The tone of the note depicts a man watching as his finely crafted plans for a revitalized space-faring NASA appear to be melting before his eyes.

Offical Statement of NASA Administrator Michael Griffin about his August 18 Email, NASA press release, 7 September 2008

The following is the complete statement of NASA Administrator Michael Griffin regarding the Aug. 18 email published by the Orlando Sentinel:

The leaked internal email fails to provide the contextual framework for my remarks, and my support for the administration’s policies. Administration policy is to retire the shuttle in 2010 and purchase crew transport from Russia until Ares and Orion are available. The administration continues to support our request for an INKSNA exemption. Administration policy continues to be that we will take no action to preclude continued operation of the International Space Station past 2016. I strongly support these administration policies, as do OSTP and OMB.

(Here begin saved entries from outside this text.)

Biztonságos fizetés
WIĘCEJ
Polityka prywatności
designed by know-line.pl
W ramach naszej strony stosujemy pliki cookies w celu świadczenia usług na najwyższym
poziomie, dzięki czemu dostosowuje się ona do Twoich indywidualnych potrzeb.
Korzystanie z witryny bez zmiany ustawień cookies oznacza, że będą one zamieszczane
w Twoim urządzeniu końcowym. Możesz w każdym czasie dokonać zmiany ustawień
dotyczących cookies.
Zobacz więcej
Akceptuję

Big Questions on NASA Infighting for Shuttle Astronaut Tom Jones“, Popular Mechanics, 11 September 2008 — The EU are not the only ones dependent on Russia.  Excerpt:

Remember, Griffin was ordered to stop flying the shuttle in 2010. You know, get it off the stage as soon as possible. Then he was told, “Bring on Orion as quickly as you can after that.” The original plan, about four years ago, was for Orion to be ready by 2012. But Congress has been given budgets every year by the president that have not included the funds to do these things at the pace they need. So the two-year gap turned into a five-year gap. Congress figured there was no downside: Just let it slip and, big deal, we have a long gap. That was all fine when it was five or six years in the future, but now the Russians have turned unfriendly, and we don’t know where that’s going to go. And suddenly a bunch of people are saying, “There’s this big, long gap, and it’s unacceptable, and, NASA, why didn’t you take care of this?”

How dependent are we on Russia for the next five to eight years?

Very dependent, and there’s not a lot of ways out of it. At the end of 2011, we were going to have to start paying them for a new round of services. One, to launch our people up there-and that would include not only Americans, but Europeans, Japanese and Canadians, who had been promised rides on a shuttle up to the space station. The second service was to have an emergency lifeboat at the space station, so if there’s a puncture in the hull or somebody gets sick, we can get everybody back on the ground. Long ago and far away, in 2000, there was an American lifeboat being designed to be flown up to the space station on a shuttle. It was canceled because of funding shortfalls, so we said, “We’ll just rent Soyuz from the Russians for that time period.” Well, now these two key services, access to orbit and emergency return, have been monopolized by the Russians. We’re going to have a very expensive and difficult time getting out of this box that we’re in.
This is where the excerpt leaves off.